Matt Davenport: Well, that’s awesome. Thank you so much for your time. It was wonderful speaking with you today.

Shalanda Baker: Yes. So great to be here. I appreciate it.

Matt Davenport: Thank you for listening to this episode of Michigan Minds, produced by Michigan News, a division of the university’s Office of the Vice President for Communications.

How does the current political climate affect what we’re doing here at the University of Michigan with regard to sustainability and climate action?

I am so laser focused on climate and sustainability, climate action and sustainability. I think the science is clear. We’re in an emergency. We are in the last decade of action. We only get one life, and so in my life, I’ve decided to be of service, whether that be as a military officer, which I’ve done, as a professor or a civil servant, which I also did, and now here.

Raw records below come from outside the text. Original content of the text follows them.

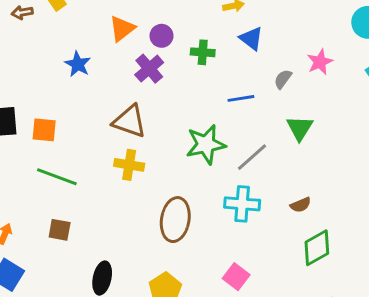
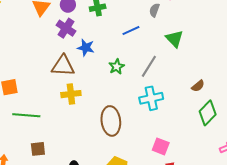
blue star: (78, 64) -> (86, 48), moved
green star: (206, 144) -> (117, 67), size x0.6
brown semicircle: (301, 205) -> (198, 86), moved

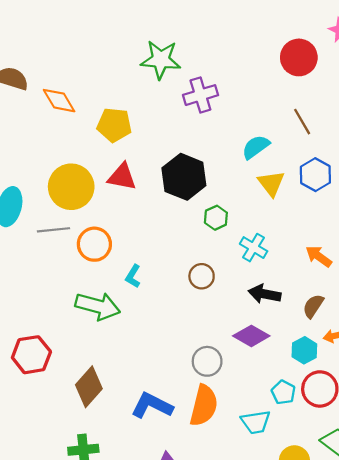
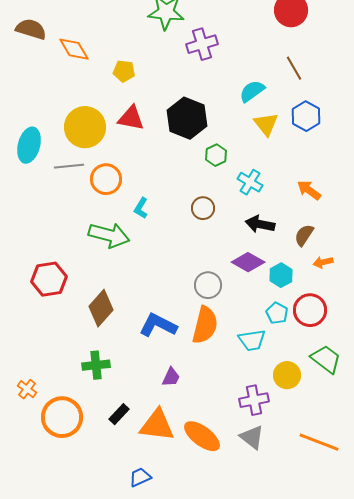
yellow pentagon: (114, 125) -> (124, 71), size x0.7
cyan hexagon: (304, 350) -> (281, 275), moved

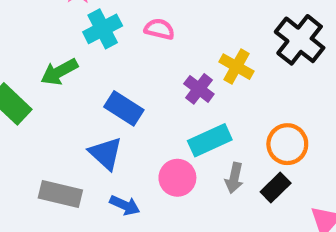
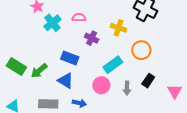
green arrow: (59, 72) -> (39, 71), moved
purple cross: (199, 89) -> (92, 38), moved
orange circle: (287, 144) -> (141, 50), moved
gray arrow: (234, 178) -> (127, 88), moved

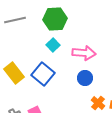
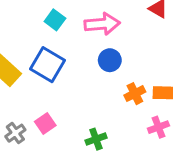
orange cross: (98, 103) -> (135, 94), turned 32

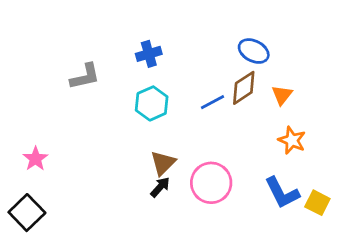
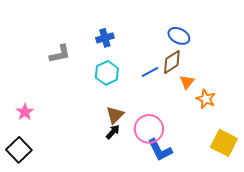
orange triangle: (282, 95) -> (187, 82), moved
blue L-shape: (282, 193) -> (160, 150), moved
yellow square: (317, 203) -> (224, 143), size x1.5

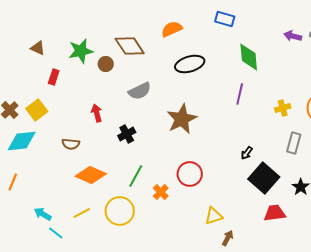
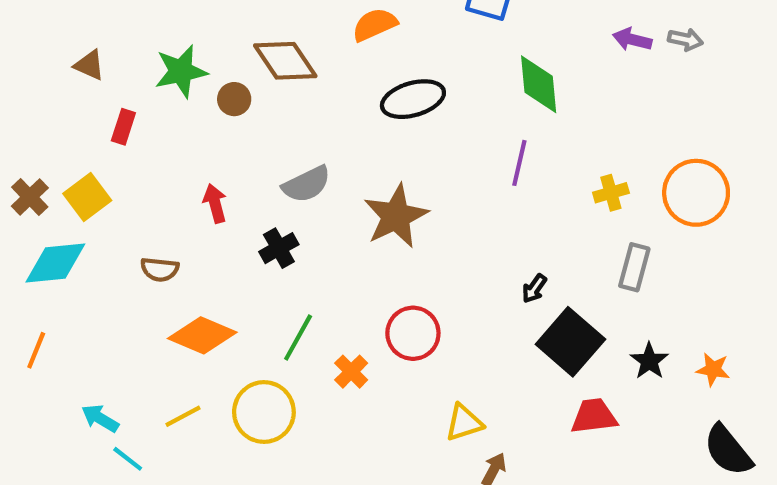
gray semicircle: (140, 91) -> (307, 184), moved

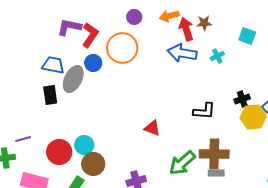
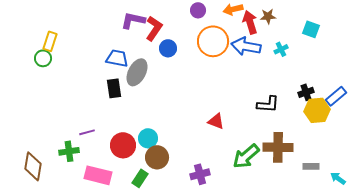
orange circle: (122, 48) -> (213, 41), moved
blue circle: (93, 63) -> (168, 48), moved
gray rectangle: (216, 173) -> (311, 166), moved

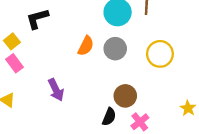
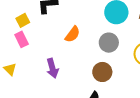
orange semicircle: (86, 46) -> (72, 34), moved
brown circle: (125, 96) -> (102, 72), moved

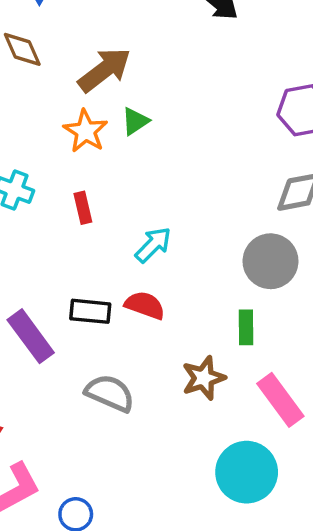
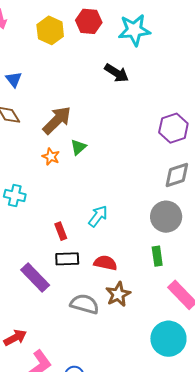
orange star: (86, 131) -> (51, 157), size x0.7
red rectangle: (83, 208) -> (61, 231), moved
red semicircle: (145, 305) -> (105, 263), moved
brown star: (204, 378) -> (118, 294), moved

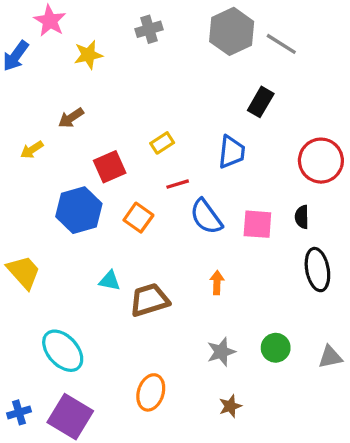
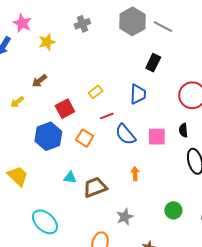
gray star: (221, 352) -> (125, 217), moved

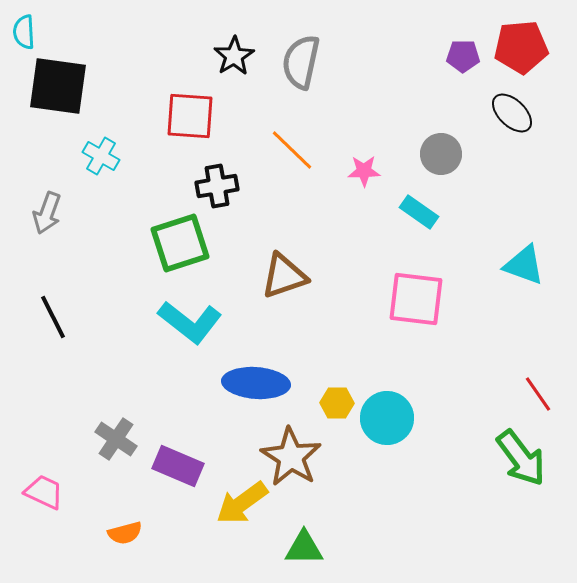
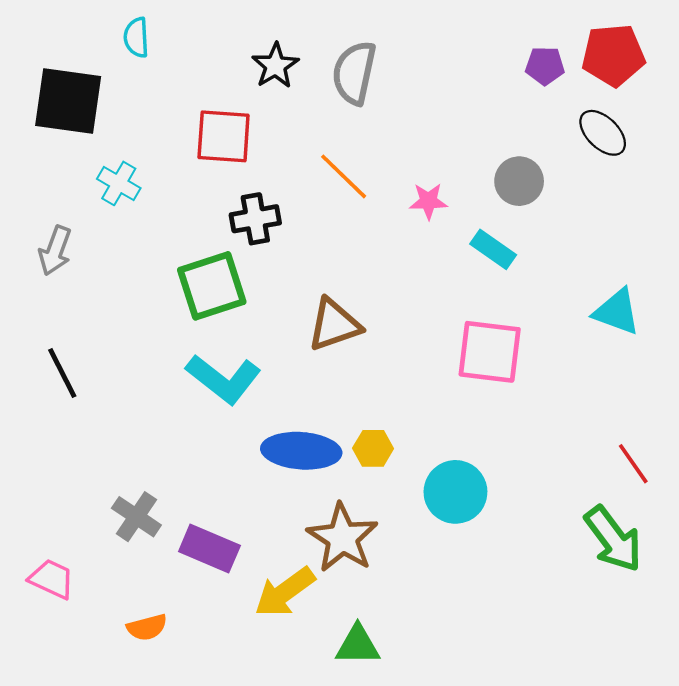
cyan semicircle: (24, 32) -> (136, 37), moved
yellow hexagon: (337, 403) -> (373, 448), moved

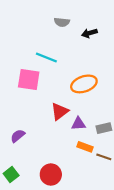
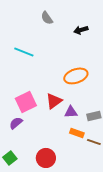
gray semicircle: (62, 22) -> (47, 18), moved, turned 48
cyan line: (46, 57) -> (24, 52), moved
pink square: (29, 80) -> (26, 102), moved, turned -35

And so, my mission in life is to be of service in connection with some of the urgent issues of our time. I’m very blessed and privileged to hold this job, which is a phenomenal job in a phenomenal university, and I think my job is to stay clear on the urgency of the moment and to stay clear on our goals. And so, as of today, we’re still very clear. We’re still very focused. We’re doubling down on making clear what the science is and what the urgency is.

Now, as we communicate that more broadly, we absolutely have to connect the dots. I think one of the reasons why the arguments being made by the current administration have been so powerful and connected with people is that the investments that we were making to mitigate climate change were not being felt yet.